After implementing the workflow on a single system, I then implemented it on a virtual machine in order to allow anyone anywhere to run it. I used the Vagrant software package to provision a virtual machine with all necessary requirements. Once installed, the user can run the entire workflow with a single command. In addition to running the entire data analysis workflow, the virtual machine also includes a web server that provides access to the results of all of the analyses, along with a data browser for the detailed results. This system is identical to the one exposed publicly at http://results.myconnectome.org. Documentation for installing and running the software is evolving.
Pain points
A number of pain points were encountered in the development of a reproducible analysis workflow. First, there were a number of processing stream operations that could not be implemented in this manner. In particular, some of the preprocessing operations required high-performance computing resources, which could not be generalized due to specifics of job submission systems. Second, there was a substantial amount of extra work necessary to generalize the code to work on an arbitrary system, primarily involving the identification and resolution of software dependencies. A third pain point involved the identification of appropriate technologies for sharing of a reproducible workflow. We have used a VM provisioned using Vagrant, but there are many other approaches that one might use. Finally, we struggled with identifying what level of user at whom we were targeting the project. We ultimately decided to make it easy to use for non-power-users, which required substantial extra work.
Key benefits
The reproducible workflow provides a number of important benefits. First, it provides a degree of detail that could not be feasibly included in the publication. Second, it increases the degree of trust amongst others in the field in the results that are presented in the publication. Third, it provides an example for others in our subfield of how to implement reproducible shared workflows.
Key tools
I have used Vagrant to allow any user to easily provision a virtual machine that includes all of the necesssary dependencies to run the workflow (see https://github.com/poldrack/myconnectome-vm).
Questions
What does "reproducibility" mean to you?
In the context of my case study, "reproducibility" means the ability to exactly reproduce the analysis workflow that was used to obtain the results reported in a manuscript. More generally, I take the term to also encompass the consistency of results across different workflows or datasets.
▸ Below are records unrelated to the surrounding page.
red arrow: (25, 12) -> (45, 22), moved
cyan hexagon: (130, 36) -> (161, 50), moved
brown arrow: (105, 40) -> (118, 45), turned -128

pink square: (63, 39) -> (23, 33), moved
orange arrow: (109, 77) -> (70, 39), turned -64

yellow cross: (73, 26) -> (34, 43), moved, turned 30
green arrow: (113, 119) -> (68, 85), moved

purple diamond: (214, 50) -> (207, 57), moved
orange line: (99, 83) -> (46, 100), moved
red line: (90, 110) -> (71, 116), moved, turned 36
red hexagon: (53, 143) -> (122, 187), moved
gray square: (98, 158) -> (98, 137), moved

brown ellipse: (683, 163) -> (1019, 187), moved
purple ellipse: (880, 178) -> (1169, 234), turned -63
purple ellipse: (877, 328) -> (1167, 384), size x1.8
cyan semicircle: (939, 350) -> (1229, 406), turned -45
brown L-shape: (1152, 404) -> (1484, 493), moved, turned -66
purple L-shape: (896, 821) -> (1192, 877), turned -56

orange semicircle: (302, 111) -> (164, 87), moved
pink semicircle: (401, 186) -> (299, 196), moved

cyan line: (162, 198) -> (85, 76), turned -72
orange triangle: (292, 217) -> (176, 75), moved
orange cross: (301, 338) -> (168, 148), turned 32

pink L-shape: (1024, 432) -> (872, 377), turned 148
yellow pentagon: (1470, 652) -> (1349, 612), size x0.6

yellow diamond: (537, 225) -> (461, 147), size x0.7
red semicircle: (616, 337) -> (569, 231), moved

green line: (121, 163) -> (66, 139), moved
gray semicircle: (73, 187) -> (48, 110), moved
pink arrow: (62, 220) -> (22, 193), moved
Why do you think that reproducibility in your domain is important?
The workflows used for neuroimaging data are highly complex with a great degree of analytic flexibility, which raises concerns regarding the reproducibility of results. We desperately need a greater degree of transparency in order to make research in our domain more reproducible.
How or where did you learn about reproducibility?
I think I primarily learned from negative examples; that is, from seeing other researchers whose research findings rely upon code that is not openly available and data that are not shared.
What do you see as the major challenges to doing reproducible research in your domain, and do you have any suggestions?
Human subjects issues and concerns about scooping are often raised here, but I think these are red herrings. The primary pitfall is that reproducible research practices make it harder to obtain splashy findings that get high-profile publications.
What do you view as the major incentives for doing reproducible research?
Increasing trust in one's research.
Are there any best practices that you'd recommend for researchers in your field?
Using version control software, and open sharing of data.